Could the data below be copied exactly, minus the pictures?
*** Given entries
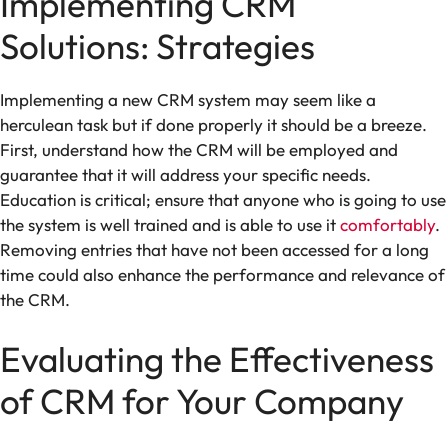
Implementing CRM
Solutions: Strategies
Implementing a new CRM system may seem like a
herculean task but if done properly it should be a breeze.
First, understand how the CRM will be employed and
guarantee that it will address your specific needs.
Education is critical; ensure that anyone who is going to use
the system is well trained and is able to use it
comfortably
.
Removing entries that have not been accessed for a long
time could also enhance the performance and relevance of
the CRM.
Evaluating the Effectiveness
of CRM for Your Company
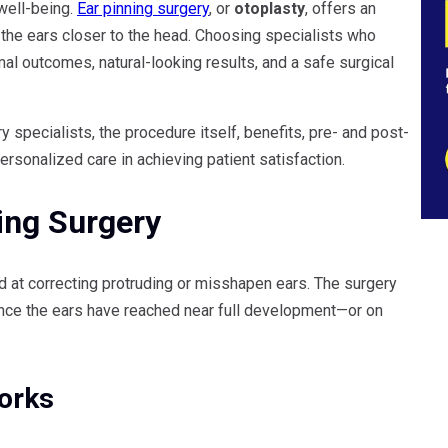
well-being.
Ear pinning surgery
, or
otoplasty
, offers an
 the ears closer to the head. Choosing specialists who
l outcomes, natural-looking results, and a safe surgical
ry specialists, the procedure itself, benefits, pre- and post-
rsonalized care in achieving patient satisfaction.
ing Surgery
d at correcting protruding or misshapen ears. The surgery
nce the ears have reached near full development—or on
orks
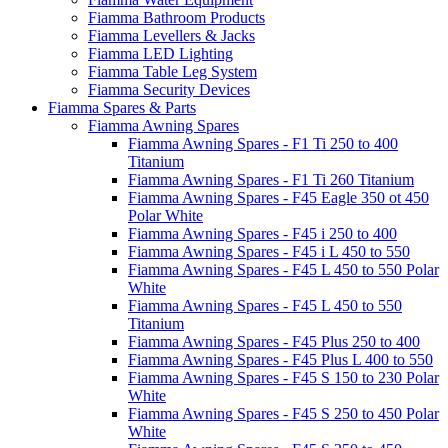
Fiamma Bathroom Products
Fiamma Levellers & Jacks
Fiamma LED Lighting
Fiamma Table Leg System
Fiamma Security Devices
Fiamma Spares & Parts
Fiamma Awning Spares
Fiamma Awning Spares - F1 Ti 250 to 400
Titanium
Fiamma Awning Spares - F1 Ti 260 Titanium
Fiamma Awning Spares - F45 Eagle 350 ot 450
Polar White
Fiamma Awning Spares - F45 i 250 to 400
Fiamma Awning Spares - F45 i L 450 to 550
Fiamma Awning Spares - F45 L 450 to 550 Polar
White
Fiamma Awning Spares - F45 L 450 to 550
Titanium
Fiamma Awning Spares - F45 Plus 250 to 400
Fiamma Awning Spares - F45 Plus L 400 to 550
Fiamma Awning Spares - F45 S 150 to 230 Polar
White
Fiamma Awning Spares - F45 S 250 to 450 Polar
White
******
-- Solution for this exercise --
Implementing CRM
Solutions: Strategies
Implementing a new CRM system may seem like a
herculean task but if done properly it should be a breeze.
First, understand how the CRM will be employed and
guarantee that it will address your specific needs.
Education is critical; ensure that anyone who is going to use
the system is well trained and is able to use it
comfortably
.
Removing entries that have not been accessed for a long
time could also enhance the performance and relevance of
the CRM.
Evaluating the Effectiveness
of CRM for Your Company
well-being.
Ear pinning surgery
, or
otoplasty
, offers an
 the ears closer to the head. Choosing specialists who
l outcomes, natural-looking results, and a safe surgical
ry specialists, the procedure itself, benefits, pre- and post-
rsonalized care in achieving patient satisfaction.
ing Surgery
d at correcting protruding or misshapen ears. The surgery
nce the ears have reached near full development—or on
orks
Fiamma Bathroom Products
Fiamma Levellers & Jacks
Fiamma LED Lighting
Fiamma Table Leg System
Fiamma Security Devices
Fiamma Spares & Parts
Fiamma Awning Spares
Fiamma Awning Spares - F1 Ti 250 to 400
Titanium
Fiamma Awning Spares - F1 Ti 260 Titanium
Fiamma Awning Spares - F45 Eagle 350 ot 450
Polar White
Fiamma Awning Spares - F45 i 250 to 400
Fiamma Awning Spares - F45 i L 450 to 550
Fiamma Awning Spares - F45 L 450 to 550 Polar
White
Fiamma Awning Spares - F45 L 450 to 550
Titanium
Fiamma Awning Spares - F45 Plus 250 to 400
Fiamma Awning Spares - F45 Plus L 400 to 550
Fiamma Awning Spares - F45 S 150 to 230 Polar
White
Fiamma Awning Spares - F45 S 250 to 450 Polar
White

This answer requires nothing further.